At the business briefing on 1 July Cambridge Judge Business School’s Dean Christoph Loch will explore the evolutionary roots of hubris.
You don’t have to search too hard in the last few days to find examples of hubris in public life – the names Coulson and Suarez alone conjure an image of excessive pride run amok.
But how does it happen that normal, intelligent people can fall foul of the distortions of thinking and changes in personality that define hubris – and that may ultimately destroy them or their careers? A talk on Leadership and Hubris by the Dean of the University of Cambridge Judge Business School in London next Tuesday (1 July) aims to get to the evolutionary and societal roots of the problem.
Nearly a year on from a groundbreaking conference on the subject, hosted by Cambridge Judge and the Daedalus Trust, which heard from speakers like Sir David Owen, Sir Martin Taylor and Manfred Kets de Vries, Professor Christoph Loch will revisit the issue.
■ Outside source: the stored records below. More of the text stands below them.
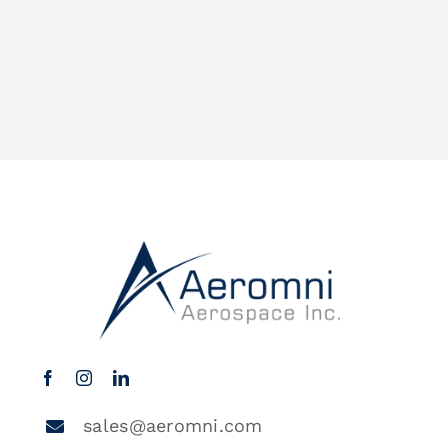
sales@aeromni.com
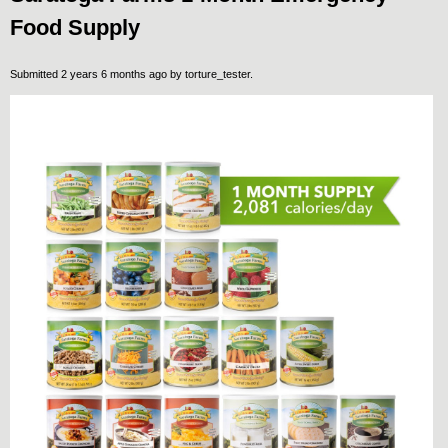
Food Supply
Submitted 2 years 6 months ago by
torture_tester
.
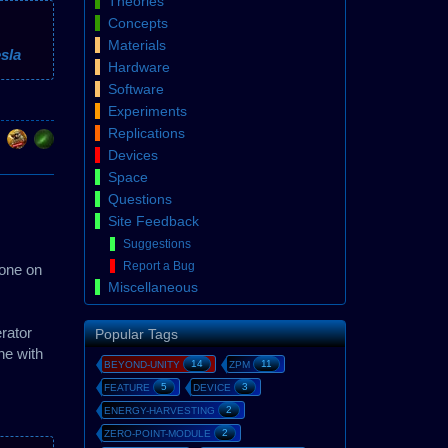
Theories
Concepts
Materials
sla
Hardware
Software
Experiments
Replications
Devices
Space
Questions
Site Feedback
Suggestions
Report a Bug
 one on
Miscellaneous
rator
Popular Tags
ne with
14
11
BEYOND-UNITY
ZPM
5
3
FEATURE
DEVICE
2
ENERGY-HARVESTING
2
ZERO-POINT-MODULE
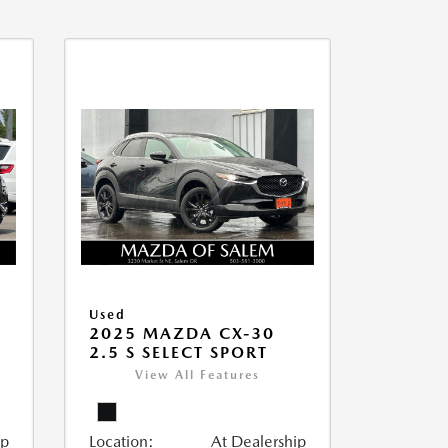
Used
2025 MAZDA CX-30
2.5 S SELECT SPORT
View All Features
ip
Location:
At Dealership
Taking his audience of business leaders through the evolutionary roots of hubris, he will explore its effects on leadership performance – effects that have, in recent years contributed to a pervasive loss of trust in leaders across all spheres.
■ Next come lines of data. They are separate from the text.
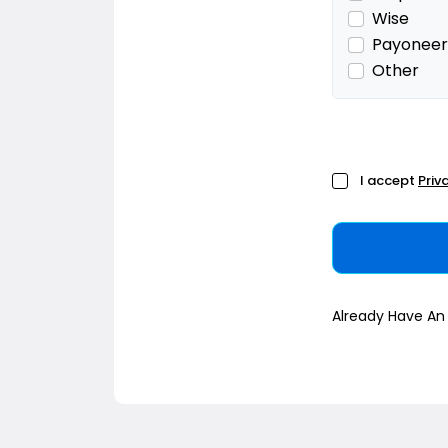
Wise
Payoneer
Other
I accept
Priv
Already Have A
Professor Loch will also look at practical ways to deal with the condition, and consider how to equip leaders of the future with the tools to recognize and manage it in themselves and others. He said:
It’s important to recognise that hubristic tendencies are part of the human condition and are not limited to a certain type of person. Given the right circumstances – overweening power, no-one to tell us the truth or a refusal to listen, a low level of self-awareness – we can all become victims of hubris. Self-confidence is crucial for the ability to make decisions, but gone too far, it can destroy effectiveness.”
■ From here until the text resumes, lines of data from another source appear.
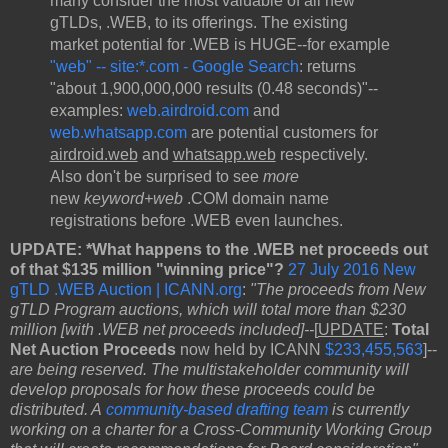
many consider the most valuable of all new
gTLDs, .WEB, to its offerings. The existing
market potential for .WEB is HUGE--for example
"web" -- site:*.com - Google Search
: returns
"about 1,900,000,000 results (0.48 seconds)"--
examples:
web.airdroid.com
and
web.whatsapp.com
are potential customers for
airdroid.web
and
whatsapp.web
respectively.
Also don't be surprised to see
more
new
keyword+web
.COM domain name
registrations before .WEB even launches.
UPDATE: *What happens to the .WEB net proceeds out
of that $135 million "winning price"?
27 July 2016 New
gTLD .WEB Auction | ICANN.org
:
"The proceeds from New
gTLD Program auctions, which will total more than $230
million [with .WEB net proceeds included]--
[
UPDATE
:
Total
Net Auction Proceeds
now held by ICANN
$233,455,563
]--
are being reserved. The multistakeholder community will
develop proposals for how these proceeds could be
distributed. A
community-based drafting team
is currently
working on a charter for a Cross-Community Working Group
“The good news is that hubris is not inevitable or incurable in anyone, no matter how powerful. By learning the discipline of self-awareness, and continuing to cultivate it throughout our careers, we can keep it at bay. Being self-aware is a strong element of successful self-efficacy and something that we all, and leaders especially, need to work on throughout our lives if we want to avoid sliding into the abyss of hubris – with poor outcomes for ourselves and those around us.
An expert in innovation, Professor Loch’s research interests include cultural evolution, cultural habits and the motivation of people in business. Dean of Cambridge Judge since 2011, he was formerly Professor at INSEAD.
The Leadership and Hubris talk will be held at the offices of Allen and Overy, One Bishops Square, London, on Tuesday 1 July, 18:30-20:30.